### WHAT YOU HAVE TO DO
With pictures left out, output exactly the lines from the line holding "Емкости для столовых приборов" through the end of the data, both included.

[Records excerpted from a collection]
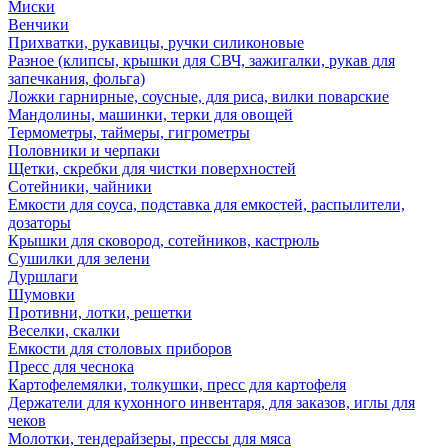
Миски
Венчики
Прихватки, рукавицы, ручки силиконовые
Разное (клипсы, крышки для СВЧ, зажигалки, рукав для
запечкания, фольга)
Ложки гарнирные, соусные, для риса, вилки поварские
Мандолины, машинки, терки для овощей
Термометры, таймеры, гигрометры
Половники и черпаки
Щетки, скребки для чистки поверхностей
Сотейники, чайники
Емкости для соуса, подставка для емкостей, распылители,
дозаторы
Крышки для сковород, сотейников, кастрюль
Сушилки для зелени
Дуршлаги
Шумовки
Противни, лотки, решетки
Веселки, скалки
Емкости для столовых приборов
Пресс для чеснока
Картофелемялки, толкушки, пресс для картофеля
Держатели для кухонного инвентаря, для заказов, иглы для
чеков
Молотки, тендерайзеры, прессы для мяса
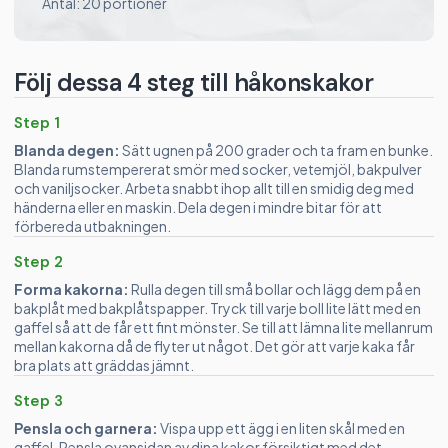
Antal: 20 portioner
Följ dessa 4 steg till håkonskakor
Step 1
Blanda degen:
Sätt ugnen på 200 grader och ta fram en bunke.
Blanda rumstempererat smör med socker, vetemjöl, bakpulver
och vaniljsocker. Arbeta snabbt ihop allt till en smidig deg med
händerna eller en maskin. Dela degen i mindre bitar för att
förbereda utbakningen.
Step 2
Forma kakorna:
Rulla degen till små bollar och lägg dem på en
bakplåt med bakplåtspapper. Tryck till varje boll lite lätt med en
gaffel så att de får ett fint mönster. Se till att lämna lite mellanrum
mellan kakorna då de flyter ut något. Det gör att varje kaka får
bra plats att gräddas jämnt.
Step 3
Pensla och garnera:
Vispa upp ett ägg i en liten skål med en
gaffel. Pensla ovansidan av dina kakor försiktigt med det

### RESPONSE BOX
Емкости для столовых приборов
Пресс для чеснока
Картофелемялки, толкушки, пресс для картофеля
Держатели для кухонного инвентаря, для заказов, иглы для
чеков
Молотки, тендерайзеры, прессы для мяса
Antal: 20 portioner
Följ dessa 4 steg till håkonskakor
Step 1
Blanda degen:
Sätt ugnen på 200 grader och ta fram en bunke.
Blanda rumstempererat smör med socker, vetemjöl, bakpulver
och vaniljsocker. Arbeta snabbt ihop allt till en smidig deg med
händerna eller en maskin. Dela degen i mindre bitar för att
förbereda utbakningen.
Step 2
Forma kakorna:
Rulla degen till små bollar och lägg dem på en
bakplåt med bakplåtspapper. Tryck till varje boll lite lätt med en
gaffel så att de får ett fint mönster. Se till att lämna lite mellanrum
mellan kakorna då de flyter ut något. Det gör att varje kaka får
bra plats att gräddas jämnt.
Step 3
Pensla och garnera:
Vispa upp ett ägg i en liten skål med en
gaffel. Pensla ovansidan av dina kakor försiktigt med det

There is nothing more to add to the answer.